Department of Dermatology, Brigham and Women's Hospital and Harvard Medical School, Boston, MA 02115, USA.
Sci Transl Med. 2012 Jan 18;4(117):117ra7. doi: 10.1126/scitranslmed.3003008.
Cutaneous T cell lymphoma (CTCL) is a cancer of skin-homing T cells with variants that include leukemic CTCL (L-CTCL), a malignancy of central memory T cells (T(CM)), and mycosis fungoides (MF), a malignancy of skin resident effector memory T cells (T(EM)). We report that low-dose alemtuzumab (αCD52) effectively treated patients with refractory L-CTCL but not MF. Alemtuzumab depleted all T cells in blood and depleted both benign and malignant T(CM) from skin, but a diverse population of skin resident T(EM) remained in skin after therapy. T cell depletion with alemtuzumab required the presence of neutrophils, a cell type frequent in blood but rare in normal skin. These data suggest that T(CM) were depleted because they recirculate between the blood and the skin, whereas skin resident T(EM) were spared because they are sessile and non-recirculating. After alemtuzumab treatment, skin T cells produced lower amounts of interleukin-4 and higher amounts of interferon-γ. Moreover, there was a marked lack of infections in alemtuzumab-treated L-CTCL patients despite the complete absence of T cells in the blood, suggesting that skin resident T(EM) can protect the skin from pathogens even in the absence of T cell recruitment from the circulation. Together, these data suggest that alemtuzumab may treat refractory L-CTCL without severely compromising the immune response to infection by depleting circulating T(CM) but sparing the skin resident T(EM) that provide local immune protection of the skin.

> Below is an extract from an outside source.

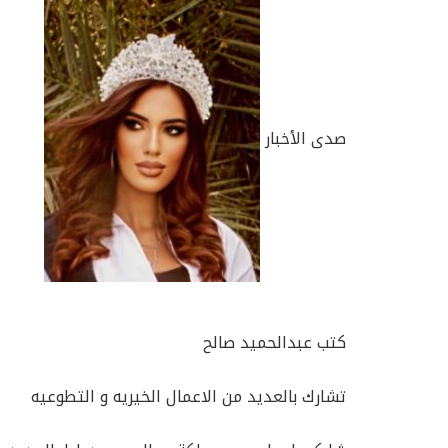
صدى الأخبار
كتب عبدالحميد صالح
تشارك بالعديد من الاعمال الخيريه و التطوعيه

皮肤 T 细胞淋巴瘤(CTCL)是一种皮肤归巢 T 细胞的癌症,其变体包括白血病 CTCL(L-CTCL),一种中央记忆 T 细胞(T(CM))的恶性肿瘤,以及蕈样真菌病(MF),一种皮肤常驻效应记忆 T 细胞(T(EM))的恶性肿瘤。我们报告称,低剂量阿仑单抗(αCD52)有效地治疗了难治性 L-CTCL 患者,但对 MF 无效。阿仑单抗耗尽了血液中的所有 T 细胞,并从皮肤中耗尽了良性和恶性 T(CM),但治疗后皮肤中仍存在多种皮肤常驻 T(EM)。阿仑单抗对 T 细胞的耗竭需要中性粒细胞的存在,中性粒细胞是血液中常见的细胞类型,但在正常皮肤中很少见。这些数据表明,T(CM)被耗尽是因为它们在血液和皮肤之间循环,而皮肤常驻 T(EM)则幸免是因为它们是固定的且不循环。阿仑单抗治疗后,皮肤 T 细胞产生的白细胞介素 4 减少,干扰素-γ增加。此外,尽管血液中完全没有 T 细胞,但接受阿仑单抗治疗的 L-CTCL 患者仍明显缺乏感染,这表明即使没有来自循环的 T 细胞募集,皮肤常驻 T(EM)也可以保护皮肤免受病原体的侵害。总之,这些数据表明,阿仑单抗通过耗尽循环 T(CM)而不会严重损害对感染的免疫反应来治疗难治性 L-CTCL,但同时保留了提供皮肤局部免疫保护的皮肤常驻 T(EM)。